**PROBLEM DETAILS:** Copy out all the entries below, word for word.

(Collected data entries)
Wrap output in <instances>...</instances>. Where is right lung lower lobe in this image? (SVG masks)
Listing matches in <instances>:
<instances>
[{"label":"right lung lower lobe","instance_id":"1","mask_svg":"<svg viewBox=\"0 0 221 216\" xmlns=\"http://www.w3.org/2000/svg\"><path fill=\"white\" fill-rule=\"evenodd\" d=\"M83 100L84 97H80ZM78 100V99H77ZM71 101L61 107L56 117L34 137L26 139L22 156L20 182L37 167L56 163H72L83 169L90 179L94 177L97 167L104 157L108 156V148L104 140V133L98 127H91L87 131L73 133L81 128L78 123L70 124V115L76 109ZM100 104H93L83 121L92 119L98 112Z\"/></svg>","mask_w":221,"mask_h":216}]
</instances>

**EXERCISE RESULT:**
Wrap output in <instances>...</instances>. Where is right lung lower lobe in this image? (SVG masks)
Listing matches in <instances>:
<instances>
[{"label":"right lung lower lobe","instance_id":"1","mask_svg":"<svg viewBox=\"0 0 221 216\" xmlns=\"http://www.w3.org/2000/svg\"><path fill=\"white\" fill-rule=\"evenodd\" d=\"M83 100L84 97H80ZM78 100V99H77ZM71 101L61 107L56 117L34 137L26 139L22 156L20 182L37 167L56 163H72L83 169L90 179L94 177L97 167L104 157L108 156V148L104 140V133L98 127H91L87 131L73 133L81 128L78 123L70 124V115L76 109ZM100 104H93L83 121L92 119L98 112Z\"/></svg>","mask_w":221,"mask_h":216}]
</instances>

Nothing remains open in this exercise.